Johnson replied, "The answer to your question is all those considerations were considered."

But he said Middle Tennessee's growth was pulling everything toward Nashville, and the move was necessary.

The large presence of Black voters from Chattanooga has made District 10 contests competitive. In 2020, Chattanooga Assistant Police Chief Glenn Scruggs, a Black Democrat, won the county, but Gardenhire, who is white, carried the district with the help of mostly white Bradley County Republicans.

Watson said in a Times Free Press interview outside the Senate chamber he believes the Senate has drawn the maps "fairly and legally.

"And I think as [Johnson] pointed out, the population shift to Middle Tennessee pulled my district south and a little west because everything's going west," Watson said. "And as you see, Senate District 10 had to move west. ... So I think it's an appropriate change to my district.

"I'm going to be gaining a lot of new voters. I think I'm going to continue to represent my district in Hamilton County as I've done the whole time I've been here, to the best of my ability. I don't make racial distinctions on people. Whomever they are, they have the right to have their voice heard here.
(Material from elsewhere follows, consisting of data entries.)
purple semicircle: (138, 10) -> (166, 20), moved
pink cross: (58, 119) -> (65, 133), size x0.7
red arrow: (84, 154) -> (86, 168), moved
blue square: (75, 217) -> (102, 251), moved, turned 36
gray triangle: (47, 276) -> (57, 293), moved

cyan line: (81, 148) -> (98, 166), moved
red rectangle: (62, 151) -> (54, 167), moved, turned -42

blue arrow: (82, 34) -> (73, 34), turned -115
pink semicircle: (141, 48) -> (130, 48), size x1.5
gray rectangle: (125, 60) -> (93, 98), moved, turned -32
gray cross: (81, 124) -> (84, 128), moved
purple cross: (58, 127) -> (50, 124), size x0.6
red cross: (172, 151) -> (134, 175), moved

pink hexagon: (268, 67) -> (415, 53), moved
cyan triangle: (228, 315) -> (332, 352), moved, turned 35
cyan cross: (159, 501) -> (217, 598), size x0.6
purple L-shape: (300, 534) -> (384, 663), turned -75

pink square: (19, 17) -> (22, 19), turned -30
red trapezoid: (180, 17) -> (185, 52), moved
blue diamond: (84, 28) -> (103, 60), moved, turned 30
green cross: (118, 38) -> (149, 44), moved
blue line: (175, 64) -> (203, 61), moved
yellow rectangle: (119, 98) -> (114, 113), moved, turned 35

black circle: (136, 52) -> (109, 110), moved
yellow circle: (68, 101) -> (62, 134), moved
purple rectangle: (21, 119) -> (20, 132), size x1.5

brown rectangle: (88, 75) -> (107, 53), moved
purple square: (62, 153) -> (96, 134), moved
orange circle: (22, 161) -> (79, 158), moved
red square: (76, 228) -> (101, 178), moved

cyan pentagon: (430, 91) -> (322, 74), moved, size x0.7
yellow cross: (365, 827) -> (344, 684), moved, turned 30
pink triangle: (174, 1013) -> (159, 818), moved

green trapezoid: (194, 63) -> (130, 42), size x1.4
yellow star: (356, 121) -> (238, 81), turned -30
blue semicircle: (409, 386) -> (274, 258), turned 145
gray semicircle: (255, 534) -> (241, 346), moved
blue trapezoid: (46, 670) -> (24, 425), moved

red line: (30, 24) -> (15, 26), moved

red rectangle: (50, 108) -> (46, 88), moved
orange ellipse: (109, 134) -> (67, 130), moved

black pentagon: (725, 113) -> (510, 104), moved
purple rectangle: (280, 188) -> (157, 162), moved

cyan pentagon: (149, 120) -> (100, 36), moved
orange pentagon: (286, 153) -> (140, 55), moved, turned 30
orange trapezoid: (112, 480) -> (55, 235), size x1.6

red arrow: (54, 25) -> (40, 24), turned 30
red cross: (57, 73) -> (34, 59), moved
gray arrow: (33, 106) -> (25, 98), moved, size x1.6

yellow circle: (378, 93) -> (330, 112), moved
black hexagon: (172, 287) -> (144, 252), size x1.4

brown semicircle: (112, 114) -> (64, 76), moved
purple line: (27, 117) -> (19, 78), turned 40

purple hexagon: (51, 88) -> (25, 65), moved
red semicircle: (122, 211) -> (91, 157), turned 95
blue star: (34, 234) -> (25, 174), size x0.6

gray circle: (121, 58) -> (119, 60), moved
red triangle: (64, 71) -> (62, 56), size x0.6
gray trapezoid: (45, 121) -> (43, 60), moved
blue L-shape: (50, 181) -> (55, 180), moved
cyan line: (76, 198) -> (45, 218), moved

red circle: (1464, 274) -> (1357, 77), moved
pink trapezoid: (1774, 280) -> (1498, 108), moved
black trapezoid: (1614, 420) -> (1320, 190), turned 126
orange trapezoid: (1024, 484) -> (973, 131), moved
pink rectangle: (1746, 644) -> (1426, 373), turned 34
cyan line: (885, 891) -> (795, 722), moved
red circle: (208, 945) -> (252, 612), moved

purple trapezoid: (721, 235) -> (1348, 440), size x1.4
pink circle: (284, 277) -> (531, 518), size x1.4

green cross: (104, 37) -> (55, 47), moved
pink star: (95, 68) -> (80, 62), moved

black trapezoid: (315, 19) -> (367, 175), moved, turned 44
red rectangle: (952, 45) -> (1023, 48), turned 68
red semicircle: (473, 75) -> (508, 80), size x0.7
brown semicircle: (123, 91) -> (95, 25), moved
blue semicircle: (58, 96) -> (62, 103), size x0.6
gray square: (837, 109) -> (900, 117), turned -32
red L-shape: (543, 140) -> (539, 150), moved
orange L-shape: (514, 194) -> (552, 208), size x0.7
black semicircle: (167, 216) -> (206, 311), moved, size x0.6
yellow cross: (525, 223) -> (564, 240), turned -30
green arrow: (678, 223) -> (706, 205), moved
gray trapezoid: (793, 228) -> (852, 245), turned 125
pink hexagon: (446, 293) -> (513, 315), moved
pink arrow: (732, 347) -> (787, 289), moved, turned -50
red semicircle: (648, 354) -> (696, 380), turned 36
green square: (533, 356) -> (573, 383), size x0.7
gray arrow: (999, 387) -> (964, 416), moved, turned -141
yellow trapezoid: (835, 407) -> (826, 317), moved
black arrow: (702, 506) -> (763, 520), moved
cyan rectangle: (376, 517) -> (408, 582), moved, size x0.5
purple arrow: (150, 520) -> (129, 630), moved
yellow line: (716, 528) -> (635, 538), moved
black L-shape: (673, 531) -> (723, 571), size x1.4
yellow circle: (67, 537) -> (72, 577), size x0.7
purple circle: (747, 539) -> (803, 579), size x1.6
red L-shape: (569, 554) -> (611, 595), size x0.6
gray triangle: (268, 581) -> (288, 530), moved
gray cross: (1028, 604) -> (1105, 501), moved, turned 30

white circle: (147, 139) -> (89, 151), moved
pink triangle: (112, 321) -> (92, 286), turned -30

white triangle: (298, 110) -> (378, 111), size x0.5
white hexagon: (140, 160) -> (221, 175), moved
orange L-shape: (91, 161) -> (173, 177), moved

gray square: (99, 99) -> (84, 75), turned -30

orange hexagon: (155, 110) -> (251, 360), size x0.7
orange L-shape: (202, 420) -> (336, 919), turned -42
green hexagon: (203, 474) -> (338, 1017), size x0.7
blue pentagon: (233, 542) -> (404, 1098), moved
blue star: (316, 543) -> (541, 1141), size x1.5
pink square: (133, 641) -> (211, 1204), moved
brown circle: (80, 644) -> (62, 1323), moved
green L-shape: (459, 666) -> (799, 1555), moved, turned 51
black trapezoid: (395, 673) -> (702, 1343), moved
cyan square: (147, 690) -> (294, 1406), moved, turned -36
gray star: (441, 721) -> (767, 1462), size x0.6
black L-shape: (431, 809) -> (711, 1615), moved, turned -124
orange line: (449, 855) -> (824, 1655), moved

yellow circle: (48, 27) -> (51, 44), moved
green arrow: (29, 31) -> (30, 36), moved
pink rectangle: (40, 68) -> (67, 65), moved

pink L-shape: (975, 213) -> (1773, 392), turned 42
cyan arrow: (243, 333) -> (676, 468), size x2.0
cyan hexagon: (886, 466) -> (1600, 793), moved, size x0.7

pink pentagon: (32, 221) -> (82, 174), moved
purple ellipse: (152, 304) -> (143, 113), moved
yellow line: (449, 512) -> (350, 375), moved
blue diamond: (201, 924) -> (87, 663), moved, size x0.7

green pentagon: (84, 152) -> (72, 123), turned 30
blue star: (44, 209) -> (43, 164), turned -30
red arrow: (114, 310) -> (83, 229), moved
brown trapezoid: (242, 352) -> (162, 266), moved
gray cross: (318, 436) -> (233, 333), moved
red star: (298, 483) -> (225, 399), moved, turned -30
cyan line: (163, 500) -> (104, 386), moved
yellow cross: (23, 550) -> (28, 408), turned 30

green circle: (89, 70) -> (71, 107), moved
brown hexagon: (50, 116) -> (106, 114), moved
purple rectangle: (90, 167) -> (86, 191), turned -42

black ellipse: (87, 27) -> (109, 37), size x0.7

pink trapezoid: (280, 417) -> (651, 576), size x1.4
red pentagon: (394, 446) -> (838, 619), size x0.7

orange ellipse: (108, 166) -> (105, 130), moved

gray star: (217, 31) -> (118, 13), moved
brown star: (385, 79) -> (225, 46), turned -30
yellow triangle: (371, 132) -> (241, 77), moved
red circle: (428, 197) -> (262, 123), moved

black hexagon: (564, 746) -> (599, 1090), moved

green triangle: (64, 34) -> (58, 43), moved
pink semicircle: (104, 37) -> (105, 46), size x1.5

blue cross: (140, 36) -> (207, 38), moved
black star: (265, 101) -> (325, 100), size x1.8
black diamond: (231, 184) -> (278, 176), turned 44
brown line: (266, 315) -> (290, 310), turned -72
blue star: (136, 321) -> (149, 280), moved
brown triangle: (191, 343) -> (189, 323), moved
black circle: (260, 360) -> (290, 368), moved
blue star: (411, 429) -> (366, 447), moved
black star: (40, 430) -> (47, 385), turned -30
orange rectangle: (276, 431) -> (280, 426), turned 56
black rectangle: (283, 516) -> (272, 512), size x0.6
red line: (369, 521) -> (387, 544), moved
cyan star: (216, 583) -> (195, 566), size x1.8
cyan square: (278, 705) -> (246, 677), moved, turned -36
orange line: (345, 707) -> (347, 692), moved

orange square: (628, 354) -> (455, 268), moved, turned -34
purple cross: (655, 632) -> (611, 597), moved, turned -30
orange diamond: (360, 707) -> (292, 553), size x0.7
They'll agree with me on some things, they'll disagree with me on some things."

Watson said that's been the case in his current district, which includes some traditionally Black precincts, and the district he represented before 2010.

"And I think that'll be true of my district going forward," Watson added. "My job is to do the best I can to represent the voices of the people I'm elected to represent."

NO HARD FEELINGS

Gardenhire downplayed Gilmore's remarks, telling the Times Free Press in an interview outside the Senate chamber that "Sen. Gilmore's job was to carry the banner for the Democrat Party and to raise as many objections, whether they were correct or incorrect.

"We recognized that and no hard feelings for her bringing that up. But the facts of the matter are that Sen. Watson already had a great number of African-American precincts in his district to start with - East Chattanooga up through Murray Hills, Lake Hills and Bonny Oaks and that area. So he represented those folks well, and he's recently been involved in helping Rep. [Yusuf] Hakeem with the state park up there, Booker T. Washington."

Gardenhire said Watson's "always gone out of his way to represent and help whoever is in the community who needs something done."